Jo balked. "I'm gathering information to prepare a report. I can't promise confidentiality."

"If I were your patient you could."

"You're not."

"I'll hire you."

"No."

Zapata looked like she was crawling with bugs and wanted to tear open her own flesh with her long nails to get rid of them. She gripped Jo's arm.

"Then join us. I'll approve your application to join the club."

"What are you talking about?"

"It's great. Lots of benefits. It's exciting. Sexy. Come on, you'd love it. You were already asking about it—"

"You're bribing me? No."

"And later there'll be prizes—cars, trips, recognition. As long as you don't tell anybody about it."

Jo felt torn. She was obligated to write a report for the police department. She wasn't obligated to divulge every scrap of information she obtained. And Amy Tang had given her an explicit mandate to dispense with protocol. Just get to the bottom of the psychic well.
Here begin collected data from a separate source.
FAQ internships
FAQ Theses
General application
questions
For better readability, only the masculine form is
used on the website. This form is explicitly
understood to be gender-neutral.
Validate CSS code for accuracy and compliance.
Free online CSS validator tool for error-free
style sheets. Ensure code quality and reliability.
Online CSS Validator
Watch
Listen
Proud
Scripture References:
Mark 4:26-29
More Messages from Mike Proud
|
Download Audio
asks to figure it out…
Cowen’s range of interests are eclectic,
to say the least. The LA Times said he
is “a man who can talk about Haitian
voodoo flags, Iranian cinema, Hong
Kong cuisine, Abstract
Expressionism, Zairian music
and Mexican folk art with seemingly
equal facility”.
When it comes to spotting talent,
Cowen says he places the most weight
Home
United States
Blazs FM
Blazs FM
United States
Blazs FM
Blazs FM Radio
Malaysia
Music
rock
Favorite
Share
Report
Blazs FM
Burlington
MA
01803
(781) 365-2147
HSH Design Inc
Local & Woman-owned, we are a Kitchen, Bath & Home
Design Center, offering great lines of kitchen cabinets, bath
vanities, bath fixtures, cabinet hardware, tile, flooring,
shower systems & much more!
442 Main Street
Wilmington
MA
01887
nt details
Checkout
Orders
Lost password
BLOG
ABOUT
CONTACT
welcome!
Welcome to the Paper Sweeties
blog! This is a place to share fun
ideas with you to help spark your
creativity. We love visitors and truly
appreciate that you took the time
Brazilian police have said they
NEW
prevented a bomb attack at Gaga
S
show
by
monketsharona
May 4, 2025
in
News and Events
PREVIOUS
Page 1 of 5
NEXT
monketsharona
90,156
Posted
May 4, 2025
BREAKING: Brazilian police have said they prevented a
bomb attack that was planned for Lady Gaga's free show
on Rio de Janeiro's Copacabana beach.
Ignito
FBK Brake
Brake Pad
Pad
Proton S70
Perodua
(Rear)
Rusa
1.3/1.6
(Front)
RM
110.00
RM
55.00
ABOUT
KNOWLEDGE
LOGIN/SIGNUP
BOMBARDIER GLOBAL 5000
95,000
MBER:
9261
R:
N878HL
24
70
"Why don't you tell me what's scaring you so bad?" Jo said.

Joggers were passing. On the park lawn, a kid was flying an orange kite. Jo nodded at the seats high up in the amphitheater and took Zapata's arm.

"Come on."

She led Zapata up the stairs to the top row, well away from anybody else. The wind was cooling, the amphitheater in shade from the pine forest on the crest of the hill at Fort Mason.

"How did they find out about us?" Zapata said.

"They?"

"How did
you
find out about us?"

"Xochi, that's irrelevant now."

"It's
secret,
don't you get it? They're killing us, aren't they?"

Jo couldn't tell what the woman wanted more—to suck up information or to unload whatever she was holding in. Jo went quiet, and like a client in therapy, like a journalist, Zapata filled the silence.